- DVD cover
- Directed by: M. A. Murugesh
- Written by: M. A. Murugesh Kamaleshkumar (dialogues)
- Produced by: Surya Rajkumar
- Starring: Prashanth Sneha
- Cinematography: Aravind Kamalanathan
- Edited by: A. K. Sankar
- Music by: Dhina
- Production companies: Mars Entertainment Group Motion Pictures Partners International
- Release date: 14 January 2005;
- Country: India
- Language: Tamil

= Aayudham (2005 film) =

Aayudham is a 2005 Indian Tamil-language action film directed by M. A. Murugesh. It stars Prashanth and Sneha in the lead roles, while Vadivelu, Subbaraju, Rajesh, and Janagaraj play supporting roles. Featuring music composed by Dhina, the film was released on 14 January 2005 and performed average at the Tamil Nadu box office.

== Plot ==

Siva is admitted to a medical college in Chennai. His police constable father, gets a transfer to Chennai, as well, so that he can keep an eye on his son. Siva soon develops a liking towards Mahalakshmi, his collegemate. However, Naga, Maha's servant-maid's son and the dreaded don of Chennai city, is obsessed with making Maha his own.

Siva always comes on top and thwarts Naga's plans and ends up successfully getting him arrested! Siva and Maha celebrate and visit a temple.
However this Joy is short lived, as Maha's father has been killed by Naga now released from prison.

Siva is then taken to an open ground dress torn and badly bruised infront of a heavily distraught Maha. Naga takes a metal rod and brutally beats up Siva much to Maha's horror. Siva tries to fight back with his remaining energy but is beaten up again by Naga giving him concussion. Naga proceeds to brutally pulverize until Siva loses consciousness and heavily bleeding.

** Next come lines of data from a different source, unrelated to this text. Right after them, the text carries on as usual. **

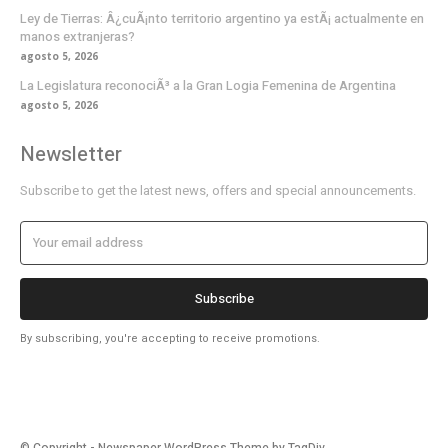
Ley de Tierras: Â¿cuÃ¡nto territorio argentino ya estÃ¡ actualmente en
manos extranjeras?
agosto 5, 2026
La Legislatura reconociÃ³ a la Gran Logia Femenina de Argentina
agosto 5, 2026
Newsletter
Subscribe to get the latest news, offers and special announcements.
Subscribe
By subscribing, you're accepting to receive promotions.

Naga then tries to finish of Siva with a gun, but a memory of Mahalakshmi gives him a surge of energy and he ends up killing Naga and saving Maha!

== Production ==
The film was directed by M. A. Murugesh, who had previously directed the film, Indru Mudhal (2003). Sneha was selected to play the lead female role and began work on the film in May 2004. The first schedule of the film commenced in Chennai, where a dance number was shot at a lavish set costing ₹40 lakh at AVM Studios, where Prashanth and fifty dancers took part. The second schedule of forty days was held at locations in Madurai, Thoothukudi, Tirunelveli, Kanyakumari and Nagercoil. Dance choreographer Dinesh choreographed two dance numbers – one in which Prashanth and Mumbai's Minal took part, the other where he danced with Rasna, a Mumbai model. The third schedule was filmed in London, including a song sequence shot near the River Thames. Fifty girls from the musical, Bombay Dreams, were selected to feature in Sungadi saris during a song shoot at Trafalgar Square.

== Soundtrack ==
The soundtrack was composed by Dhina. It was released on 3 October 2004 at Hotel Tulip Aruna in Chennai.

| Song | Singer(s) | Lyrics |
| "Aalakala Visham" | Harini | Viveka |
| "Hormone Surrakuthu" | KK, Harini | Pa. Vijay |
| "Koottaan Choru" | Anuradha Sriram, Dhina |
| "Naan Oru Mathiri" | Febi Mani, Srimathumitha | Snehan |
| "Sarakku Sarakku" | Karthik, Srilekha Parthasarathy |

== Release ==
Aayudham was released on 14 January 2005, during Pongal, and performed average at the Tamil Nadu box office. The film's release was hampered by the Boxing Day tsunami which hit Chennai the month before.

== Critical reception ==
Malathi Rangarajan of The Hindu noted that "it's all very fine if you are not looking for anything innovative in the entertainment offered", adding that "Prashanth is too experienced an actor to goof up the role. He plays Siva with ease. And as always he is more at home in action" and that "Sneha makes proper use of the couple of scenes that offer her a little scope to perform." Sify noted that film was "below average" and added "The film looks like a poor man’s Ghilli and the story is as old as the hills with no semblance of either style or substance."

Visual Dasan of Kalki wrote that Aayudham had taken the single line plot from third rated masala films like Jayam and Ghilli. He said exaggerations are key in such stories, but in Aayudham, the director was very careful to portray every scene in an interesting way and succeeded in it. Cinesouth wrote "Though the concept of the film is as old as it can be, that is, love- struggle- and triumph in love-, but, it is like serving old feast on a new flashy and flower designed plate". Malini Mannath of Chennai Online wrote, "It's familiar territory for the audience, with predictable situations, stereotyped characters and an already-seen-ambience. It is an amalgam of various films like 'Run', 'Gilli', 'Arul' etc. It does not quite keep up to the promise of the opening scenes".